I want to do something like this code of NER task which will align WordPieces of word with tag of this word:
import tensorflow as tf
tokens = tf.ragged.constant([[4], [2, 5, 9]], dtype=tf.int32)
tags = tf.ragged.constant([3, 5], dtype=tf.int32)
flat_tokens = tf.reshape(tokens, [-1])
duplicated_tags = tf.repeat(tags, [tf.shape(tok)[0] for tok in tokens])
print(flat_tokens.numpy()) # -> [4 2 5 9]

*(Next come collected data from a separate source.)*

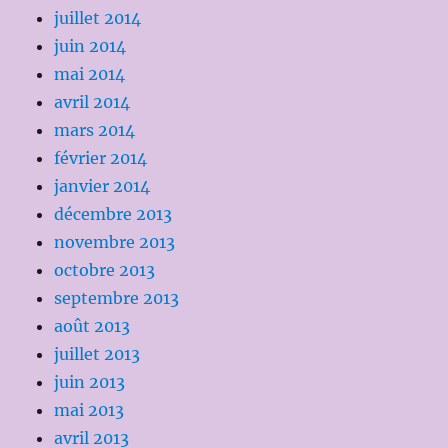
juillet 2014
juin 2014
mai 2014
avril 2014
mars 2014
février 2014
janvier 2014
décembre 2013
novembre 2013
octobre 2013
septembre 2013
août 2013
juillet 2013
juin 2013
mai 2013
avril 2013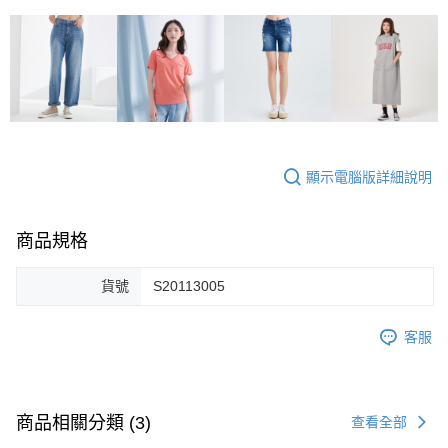
顯示電腦版詳細說明
商品規格
貨號
S20113005
客服
商品相關分類 (3)
查看全部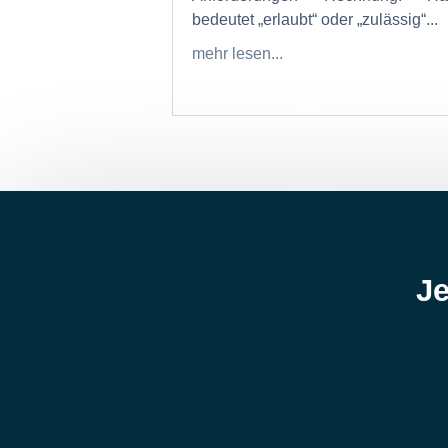
bedeutet „erlaubt“ oder „zulässig“...
mehr lesen...
Je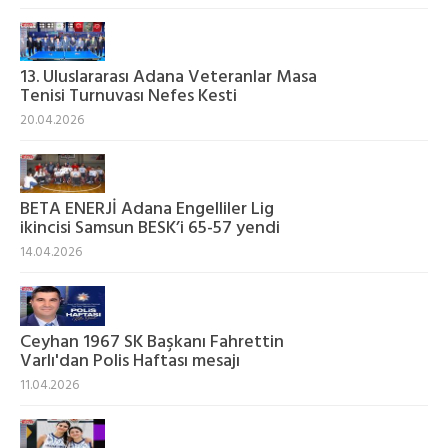
13. Uluslararası Adana Veteranlar Masa
Tenisi Turnuvası Nefes Kesti
20.04.2026
BETA ENERJİ Adana Engelliler Lig
ikincisi Samsun BESK’i 65-57 yendi
14.04.2026
Ceyhan 1967 SK Başkanı Fahrettin
Varlı'dan Polis Haftası mesajı
11.04.2026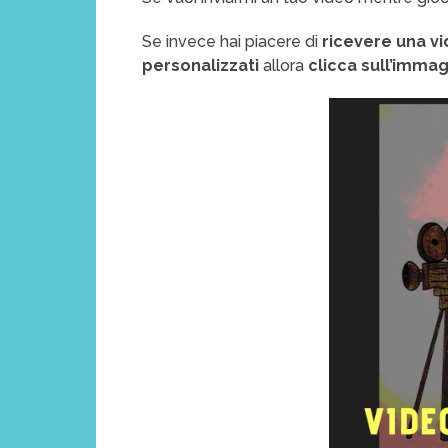
Se invece hai piacere di
ricevere una vi
personalizzati
allora
clicca sull’immag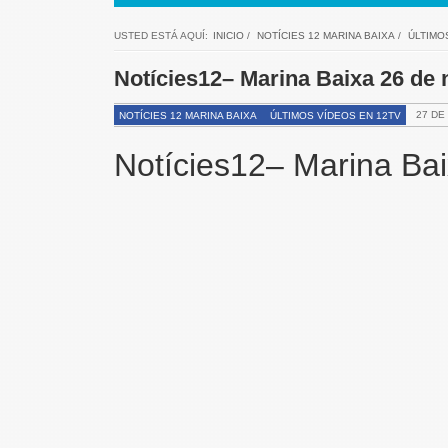
USTED ESTÁ AQUÍ:
INICIO
/
NOTÍCIES 12 MARINA BAIXA
/
ÚLTIMO
Notícies12– Marina Baixa 26 de
27 DE
NOTÍCIES 12 MARINA BAIXA
ÚLTIMOS VÍDEOS EN 12TV
Notícies12– Marina Ba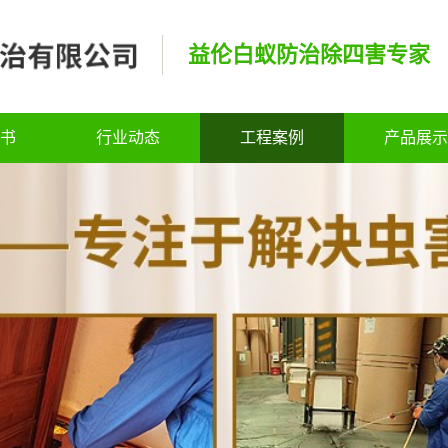
益伦白蚁防治除四害专家
书
行业动态
工程案例
产品展示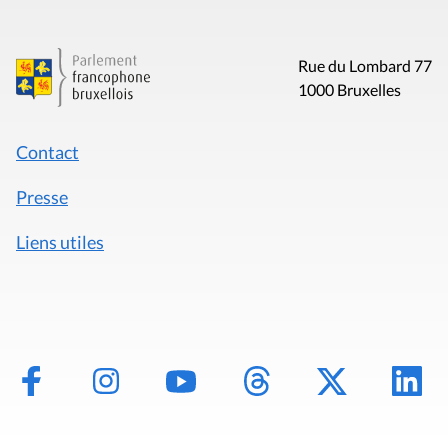
Rue du Lombard 77
1000 Bruxelles
Contact
Presse
Liens utiles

print(duplicated_tags.numpy()) # -> [3 5 5 5]
But with input of tokens
and tags
to tf.repeat
as datasets which should be outputs of TextLineDataset
. Are any minimalistic ways to do it?
1 Like
Please move this question to General Discussion
category since it’s not course related.
It is directly related NLP in Tensorflow course. This topic should be included in it when you provide its update due to a problems, that we discussed.

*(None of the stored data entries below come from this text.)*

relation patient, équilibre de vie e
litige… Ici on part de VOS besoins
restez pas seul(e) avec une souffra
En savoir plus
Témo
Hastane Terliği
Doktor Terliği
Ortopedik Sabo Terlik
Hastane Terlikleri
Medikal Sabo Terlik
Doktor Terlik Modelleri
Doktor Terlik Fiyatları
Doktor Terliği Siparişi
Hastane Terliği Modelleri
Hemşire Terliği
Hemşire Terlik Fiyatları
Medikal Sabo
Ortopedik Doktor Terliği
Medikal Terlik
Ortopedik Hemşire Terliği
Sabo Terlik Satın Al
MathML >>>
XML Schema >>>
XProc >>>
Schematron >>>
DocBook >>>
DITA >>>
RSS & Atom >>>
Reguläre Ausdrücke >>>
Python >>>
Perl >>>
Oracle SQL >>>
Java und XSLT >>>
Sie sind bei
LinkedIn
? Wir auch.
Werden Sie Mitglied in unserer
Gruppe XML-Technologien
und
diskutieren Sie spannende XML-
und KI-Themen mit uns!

It is directly connected with tokenization topic. Most part of modern nlp tokenizers are WordPiece.
What I meant was that concepts like ragged tensors and wordpiece tokenization aren’t covered in the course material.
and I offer to include them
At least wordpiece tokenization. As I remember, ragged tensors are discussed on your another Tensorflow course.
The staff have been notified about your offer.
1 Like
Hi Mihail. Thank you for the suggestion. Unfortunately, we can’t give you an answer anytime soon if this can be included in the course itself. But we’ll take note of it. Thanks again!